This project aims to conduct an analysis of heatwave patterns across the Chicago over the past lustrum (2020.10.1-2025.10.1). The research will focus on identifying spatial variations and intensity patterns of heatwave events using CyberGISX. The ultimate goal is to create interactive visualizations that effectively communicate heat risk patterns to support urban planning and public health preparedness.

The primary data will be sourced from the National Oceanic and Atmospheric Administration (NOAA) through its Global Historical Climatology Network (GHCN). I use daily maximum temperature collected by different stations as the main variable to analyze.

Due to the restrictions of the data resources on the size of the dataset, I will make multiple requests for data and combine the datasets from the same observation station into one before conducting further analysis. I will use the geospatial tools including folium, matplotlib, pandas and geopandas to conduct further analysis and comparison of different observation stations, and finally visualize the patterns and intensities of heat waves.
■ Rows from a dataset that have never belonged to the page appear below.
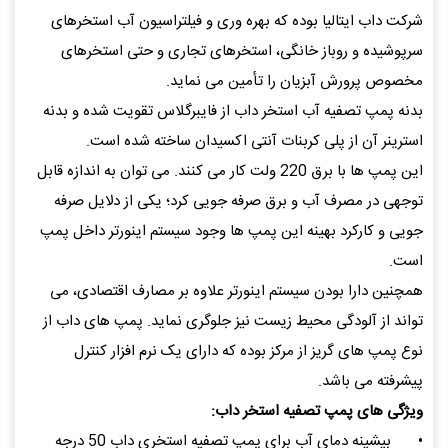
شرکت داب ایتالیا بوده که بهره وری و فیلتراسیون آب استخرهای
سرپوشیده و روباز خانگی، استخرهای تجاری و حتی استخرهای
مخصوص پرورش آبزیان را تأمین می نماید.
بدنه پمپ تصفیه آب استخر داب از فایبرگلاس تقویت شده و بدنه
استرینر آن از پلی کربنات آنتی اکسیدان ساخته شده است.
این پمپ ها با برق 220 ولت کار می کنند. می توان به اندازه قابل
توجهی در مصرف آب و برق صرفه جویی کرد؛ یکی از دلایل صرفه
جویی و کارکرد بهینه این پمپ ها وجود سیستم اینورتر داخل پمپ
است.
همچنین دارا بودن سیستم اینورتر علاوه بر مصارف اقتصادی، می
تواند از آلودگی محیط زیست نیز جلوگری نماید. پمپ های داب از
نوع پمپ های گریز از مرکز بوده که دارای یک نرم افزار کنترل
پیشرفته می باشد.
ویژگی های پمپ تصفیه استخر داب:
•
بیشینه دمای آب برای پمپ تصفیه استخری داب 50 درجه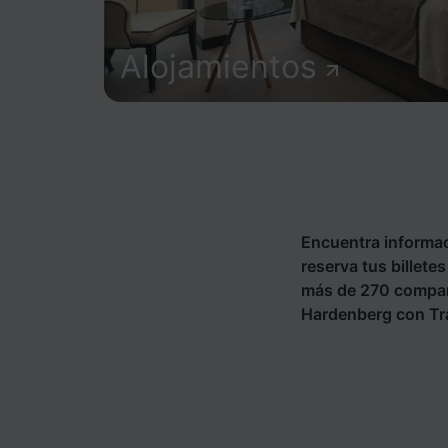
Alojamientos
Encuentra informac
reserva tus billete
más de 270 compañ
Hardenberg con Tra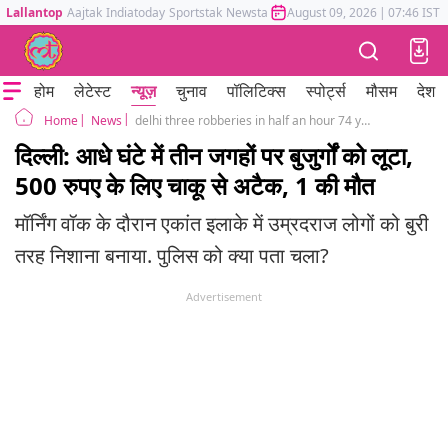
Lallantop
Aajtak
Indiatoday
Sportstak
Newstak
Mumbai Tak
August 09, 2026
Astrotak
|
07:46 IST
होम
लेटेस्ट
न्यूज़
चुनाव
पॉलिटिक्स
स्पोर्ट्स
मौसम
देश
News
delhi three robberies in half an hour 74 year old stabbed to death accused arrested sagarpur
Home
दिल्ली: आधे घंटे में तीन जगहों पर बुजुर्गों को लूटा,
500 रुपए के लिए चाकू से अटैक, 1 की मौत
मॉर्निंग वॉक के दौरान एकांत इलाके में उम्रदराज लोगों को बुरी
तरह निशाना बनाया. पुलिस को क्या पता चला?
Advertisement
For now, I just request the data once from NOAA, and I can get the data of 2 years, from 2023.9.1 to 2025.9.1. I select one station to give an example of what I would do. I use 90°F as a heatwave threshold and draw a graph of daily maximum temperature. Also, I draw the map of Chicago using Folium.

In [1]:
import pandas as pd
import matplotlib.pyplot as plt
import folium
In [2]:
df = pd.read_csv('weather_data.csv')
In [3]:
df_clean = df[df.STATION == "USC00111577"].reset_index()
In [4]:
plt.figure(figsize=(14, 6))
Out[4]:
<Figure size 1400x600 with 0 Axes>
<Figure size 1400x600 with 0 Axes>
In [5]:
plt.plot(df_clean.index, df_clean['TMAX'], 'b-', linewidth=1.0, alpha=0.8, label='Daily Max Temperature (°F)')
plt.axhline(y=90, color='red', linestyle='--', linewidth=2, alpha=0.8, label='Heatwave Threshold (90°F)')
plt.xlabel('Days from 2023.9.1')
plt.ylabel('Temperature (°F)')
plt.title('Maximum Temperature (TMAX) with Heatwave Threshold in Chicago')
plt.legend()
plt.grid(True, alpha=0.3)
In [55]:
def plot_chicago():
    chicago_center = [41.8781, -87.6298]
    m = folium.Map(location=chicago_center, zoom_start=10, tiles='OpenStreetMap')
    folium.Marker(
        chicago_center,
        popup='Chicago Downtown',
        tooltip='Click for more info',
        icon=folium.Icon(color='red', icon='info-sign')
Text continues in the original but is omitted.